# Found a deal on a 2012 Beetle



## vincenzo (Oct 22, 2002)

...and I ended up trading in my 2000 daily driver. It was worth the 2 1/2 hour drive to Virginia.


IMG_4614 by reivinz, on Flickr

My sales guy after handing the keys over.

IMG_4615 by reivinz, on Flickr


IMG_4616 by reivinz, on Flickr

It was a nice day so I decided to clay bar the car. It works wonders.

IMG_4625 by reivinz, on Flickr

I installed laminx film on the headlights and I intend to use 3Ms paint defender for the front.

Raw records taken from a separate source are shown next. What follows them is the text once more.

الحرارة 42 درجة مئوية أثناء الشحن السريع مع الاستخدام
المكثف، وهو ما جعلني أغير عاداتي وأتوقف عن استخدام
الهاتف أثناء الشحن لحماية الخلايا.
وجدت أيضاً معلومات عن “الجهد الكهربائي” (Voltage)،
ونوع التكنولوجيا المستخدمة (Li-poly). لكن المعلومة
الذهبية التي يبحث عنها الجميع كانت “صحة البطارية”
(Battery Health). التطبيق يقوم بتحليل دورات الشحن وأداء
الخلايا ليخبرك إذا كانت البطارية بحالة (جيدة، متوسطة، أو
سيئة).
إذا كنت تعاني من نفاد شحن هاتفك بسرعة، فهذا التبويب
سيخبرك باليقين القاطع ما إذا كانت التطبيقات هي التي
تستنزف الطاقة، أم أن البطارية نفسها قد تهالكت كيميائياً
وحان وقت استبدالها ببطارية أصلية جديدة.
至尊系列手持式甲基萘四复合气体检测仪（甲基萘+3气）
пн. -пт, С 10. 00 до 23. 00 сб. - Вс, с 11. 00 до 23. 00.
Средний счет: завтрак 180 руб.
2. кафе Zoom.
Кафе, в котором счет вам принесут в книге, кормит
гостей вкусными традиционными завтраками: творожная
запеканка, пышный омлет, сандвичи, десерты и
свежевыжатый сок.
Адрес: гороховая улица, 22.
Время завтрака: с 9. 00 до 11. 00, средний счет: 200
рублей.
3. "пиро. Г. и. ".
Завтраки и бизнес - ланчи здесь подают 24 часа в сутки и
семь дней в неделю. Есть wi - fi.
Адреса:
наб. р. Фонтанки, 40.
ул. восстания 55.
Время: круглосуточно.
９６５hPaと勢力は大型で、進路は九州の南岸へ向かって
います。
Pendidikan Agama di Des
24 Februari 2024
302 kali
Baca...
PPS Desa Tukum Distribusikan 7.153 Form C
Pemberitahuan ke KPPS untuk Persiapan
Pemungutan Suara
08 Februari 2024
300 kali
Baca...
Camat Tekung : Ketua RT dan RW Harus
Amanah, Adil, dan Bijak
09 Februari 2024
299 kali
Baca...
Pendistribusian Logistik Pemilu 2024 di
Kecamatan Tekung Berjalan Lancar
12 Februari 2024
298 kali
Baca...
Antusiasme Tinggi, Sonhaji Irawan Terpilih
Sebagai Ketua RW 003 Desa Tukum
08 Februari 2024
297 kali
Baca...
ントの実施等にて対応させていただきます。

IMG_4626 by reivinz, on Flickr


----------



## drtechy (Jun 3, 2009)

Nice, welcome to the 2012 club!

posted using tapatalk


----------



## vincenzo (Oct 22, 2002)

Thanks! it's a big upgrade from the 2000 model.


----------



## Cadenza_7o (Jan 23, 2001)

Congrats!!! 

How many miles did you get out of your 2000 NB?


----------



## JPeezy (Mar 30, 2007)

welcome you will enjoy it :thumbup:


----------



## oidoglr (Jan 26, 2009)

Loved the RCs on your NB. I also love the heritage wheels on your 2012!


----------



## VWNDAHS (Jun 20, 2002)

oidoglr said:


> Loved the RCs on your NB. I also love the heritage wheels on your 2012!


Congratulations on the Upgrade, and what an upgrade it is. I had a New Beetle back in the late nineties and cannot imagine a more stark contrast between generations. :thumbup:


----------



## JR Martinez (Feb 25, 2003)

Great choice, have they upgraded window motors?

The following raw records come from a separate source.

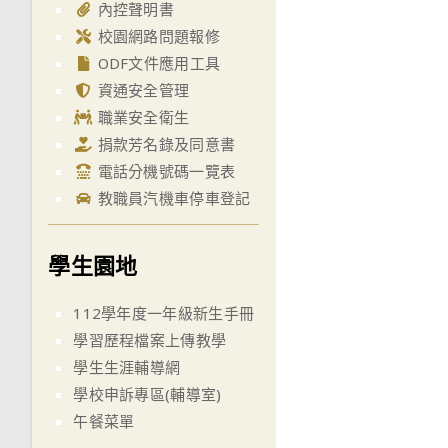
內控聲明書
校園網路問題報修
ODF文件應用工具
資通安全管理
職業安全衛生
捐款芳名錄及同意書
電話分機號碼一覽表
教職員汽機車停車登記
學生園地
112學年度一年級新生手冊
學習歷程檔案上傳教學
學生生涯輔導網
學校申訴專區(輔導室)
午餐菜單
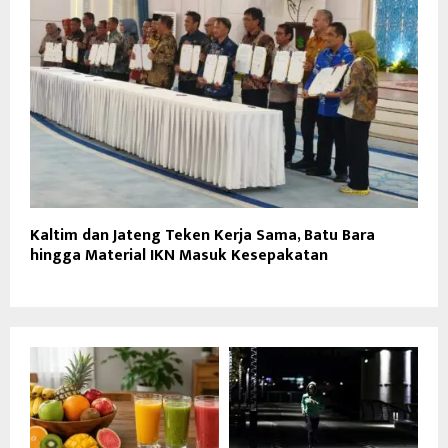
Kaltim dan Jateng Teken Kerja Sama, Batu Bara
hingga Material IKN Masuk Kesepakatan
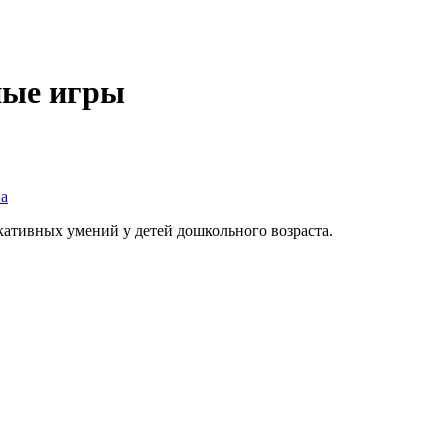
ные игры
а
ативных умений у детей дошкольного возраста.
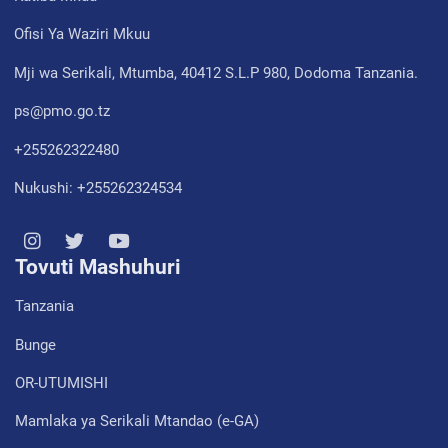
Ofisi Ya Waziri Mkuu
Mji wa Serikali, Mtumba, 40412 S.L.P 980, Dodoma Tanzania.
ps@pmo.go.tz
+255262322480
Nukushi: +255262324534
Tovuti Mashuhuri
Tanzania
Bunge
OR-UTUMISHI
Mamlaka ya Serikali Mtandao (e-GA)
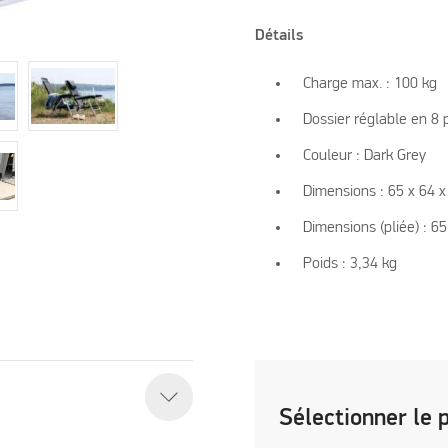
Détails
Charge max. : 100 kg
Dossier réglable en 8 
Couleur : Dark Grey
Dimensions : 65 x 64 
Dimensions (pliée) : 6
Poids : 3,34 kg
Sélectionner le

_Posted via *Topify* on Android_


----------



## vincenzo (Oct 22, 2002)

JR Martinez said:


> Great choice, have they upgraded window motors?
> 
> _Posted via *Topify* on Android_


That's actually one thing I'm checking on. Are all 2012s affected?


----------



## vincenzo (Oct 22, 2002)

The end result after detailing. Only to snow the following day. Again...


IMG_4630 by reivinz, on Flickr


----------



## BenandAmanda (Dec 4, 2013)

Very nice looking car:thumbup:


----------



## JR Martinez (Feb 25, 2003)

vincenzo said:


> That's actually one thing I'm checking on. Are all 2012s affected?


 I bought pre launch 2012, 
Make sure to ask service dept. Did you buy it new?


----------



## vincenzo (Oct 22, 2002)

JR Martinez said:


> I bought pre launch 2012,
> Make sure to ask service dept. Did you buy it new?


No. i bought this used. I remember the launch models had the window issues. I need to look at the side of the door to see when mine was assembled.


----------



## Carbon Steel (Sep 6, 2010)

Nothing beats a well taken care of, swirl free shiny black car, looks good, good luck and welcome.


----------



## Chrisho (Dec 1, 2012)

do love the look of those black beetles with heritage wheels.


----------



## vincenzo (Oct 22, 2002)

I added some aluminum pedals and iphone dock/mount.


----------



## vincenzo (Oct 22, 2002)

I installed 3M Paint Defender on the hood to try it out. My application wasn't great but it will do for now.


----------



## vincenzo (Oct 22, 2002)

Polished to a mirror finish.


----------



## ridgemanron (Sep 27, 2011)

vincenzo said:


> Polished to a mirror finish.


I smell a healthy dose of Carnauba !


----------



## vincenzo (Oct 22, 2002)

A lovely smell. Carnauba.


----------



## vincenzo (Oct 22, 2002)

I replaced the ignition coil packs and spark plugs over the weekend.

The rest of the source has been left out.